We're essentially programming the agent's behavior through documentation. It sounds like a hack, but it works remarkably well. The model follows the suggested sequence, and the result is more reliable than if we'd left it to figure out the order itself.
Decision 4: Enable Self-Verification
A model works better when it can verify its own work.
This insight drove several design decisions. After an agent configures a workflow, we nudge it to create a test ticket, role play as a customer and verify the workflow behaves as expected. After it configures a tool or a guardrail, we encourage it to add tests and run them.
This isn't just about catching errors. It's about giving the model a feedback loop. When it can test its work and see the results, it can try again and course correct in response to external feedback. We even built regression testing into the flow. Change a tool later? The agent can re-run the existing tests to verify nothing broke.
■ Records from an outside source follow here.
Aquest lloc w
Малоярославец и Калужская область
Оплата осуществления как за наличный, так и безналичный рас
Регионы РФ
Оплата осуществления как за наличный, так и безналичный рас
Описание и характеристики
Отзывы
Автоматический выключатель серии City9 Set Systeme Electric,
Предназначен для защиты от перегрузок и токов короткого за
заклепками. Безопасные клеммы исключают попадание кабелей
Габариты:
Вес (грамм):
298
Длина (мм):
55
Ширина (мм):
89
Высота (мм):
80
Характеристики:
Simulations are central to this. A scenario defines a customer interaction, mocks the tool responses the agent would normally get from real APIs, and asserts what should happen with the right response, the right tags, the right data extracted. Agents can run these against draft workflows, see what fails, fix the instructions, and re-run until assertions pass.
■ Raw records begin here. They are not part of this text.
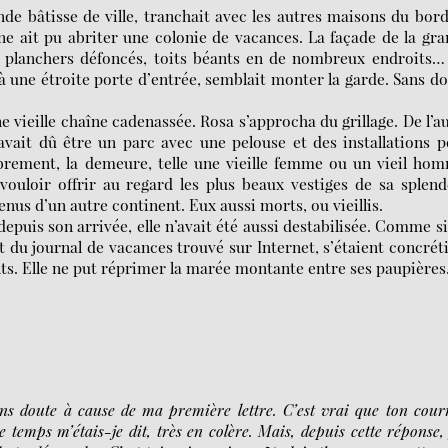
nde bâtisse de ville, tranchait avec les autres maisons du bor
ine ait pu abriter une colonie de vacances. La façade de la gr
, planchers défoncés, toits béants en de nombreux endroits…
 une étroite porte d’entrée, semblait monter la garde. Sans d
ne vieille chaîne cadenassée. Rosa s’approcha du grillage. De l’a
 avait dû être un parc avec une pelouse et des installations 
abrement, la demeure, telle une vieille femme ou un vieil ho
vouloir offrir au regard les plus beaux vestiges de sa splen
enus d’un autre continent. Eux aussi morts, ou vieillis.
puis son arrivée, elle n’avait été aussi destabilisée. Comme si
du journal de vacances trouvé sur Internet, s’étaient concrét
nts. Elle ne put réprimer la marée montante entre ses paupières
s doute à cause de ma première lettre. C’est vrai que ton cour
 temps m’étais-je dit, très en colère. Mais, depuis cette réponse,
Security: Scopes, Audit Logs, and Safety Checks
Giving an AI agent write access to your customer support system is a big deal. We took security seriously.
OAuth scopes: Our MCP supports fine-grained scopes. Want read-only access? You can restrict the agent to viewing tickets and workflows without modification rights. The permission model maps directly to our existing user roles: a QA user connecting via MCP has the same permissions they'd have in the web app.
Audit logs: Every action taken through the MCP is logged. If an agent makes a mistake, the agent can look through the audit log and undo its decisions one step at a time. An audit log gives us the confidence to expose powerful capabilities to the MCP by making every tool call reversible.
And we don’t just log what happened, but also why it happened. That last part is important. We require agents to provide a short natural language reason explaining why its calling a tool. This creates an audit trail. When you're reviewing what happened, you don't just see "workflow edited", you see why the agent thought it should make that edit.
Safety checks on dangerous operations: Some operations need guardrails. Deleting a tool? We check if any workflows use it. If they do, the deletion fails with a clear message: remove the tool from those workflows first.
This prevents cascading failures. An over-eager agent can't accidentally break production workflows by deleting a tool they depend on.
The Result
Lorikeet's MCP is, frankly, more complex than most. But complexity doesn't have to mean fragility.
By designing for searchability, writing semantic error messages, encoding processes into tools descriptions, enabling self-verification, and building in real security controls, we've created an MCP that's both powerful and safe.
AI agents using our MCP can configure workflows, build tools, test their work, and iterate while staying within appropriate guardrails. That's the goal: not to limit what AI can do, but to make it safe for AI to do more.